─── INFORMATION PROVIDED ───

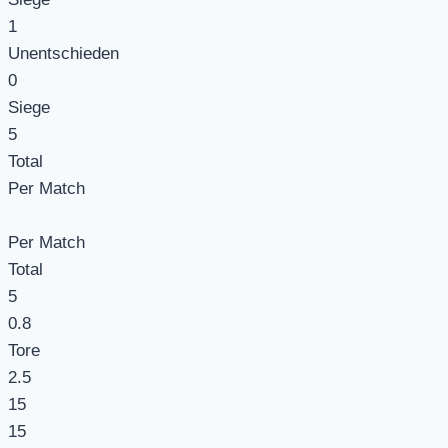
1
Unentschieden
0
Siege
5
Total
Per Match
Per Match
Total
5
0.8
Tore
2.5
15
15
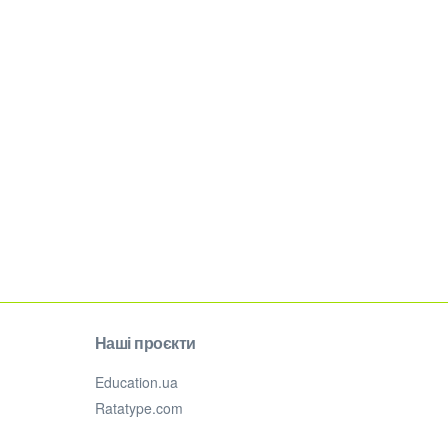
Наші проєкти
Education.ua
Ratatype.com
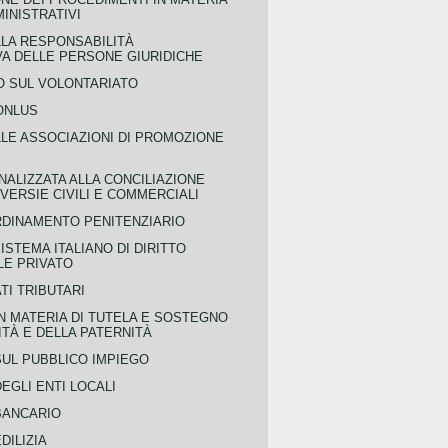
MINISTRATIVI
LLA RESPONSABILITÀ
VA DELLE PERSONE GIURIDICHE
 SUL VOLONTARIATO
ONLUS
LLE ASSOCIAZIONI DI PROMOZIONE
NALIZZATA ALLA CONCILIAZIONE
ERSIE CIVILI E COMMERCIALI
RDINAMENTO PENITENZIARIO
ISTEMA ITALIANO DI DIRITTO
LE PRIVATO
TI TRIBUTARI
N MATERIA DI TUTELA E SOSTEGNO
TÀ E DELLA PATERNITÀ
SUL PUBBLICO IMPIEGO
EGLI ENTI LOCALI
BANCARIO
DILIZIA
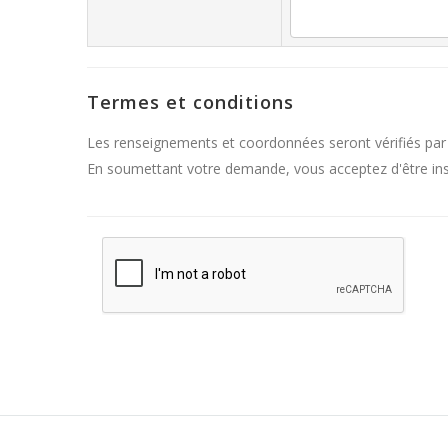
Termes et conditions
Les renseignements et coordonnées seront vérifiés par
En soumettant votre demande, vous acceptez d'être inscr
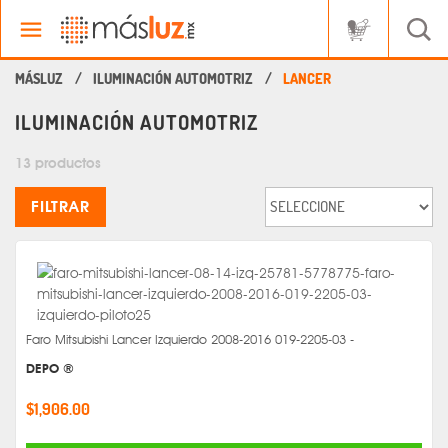
ILUMINACIÓN AUTOMOTRIZ
LANCER
ILUMINACIÓN AUTOMOTRIZ
13 productos
FILTRAR
Faro Mitsubishi Lancer Izquierdo 2008-2016 019-2205-03 -
DEPO ®
$1,906.00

───

PROBLEM REQUIREMENTS
The line containing "RDINAMENTO PENITENZIARIO" marks the end: copy exactly every line from the start of the records up to and including it, leaving out the pictures.

YOUR RESPONSE
1
Unentschieden
0
Siege
5
Total
Per Match
Per Match
Total
5
0.8
Tore
2.5
15
15
Наші проєкти
Education.ua
Ratatype.com
MINISTRATIVI
LLA RESPONSABILITÀ
VA DELLE PERSONE GIURIDICHE
 SUL VOLONTARIATO
ONLUS
LLE ASSOCIAZIONI DI PROMOZIONE
NALIZZATA ALLA CONCILIAZIONE
ERSIE CIVILI E COMMERCIALI
RDINAMENTO PENITENZIARIO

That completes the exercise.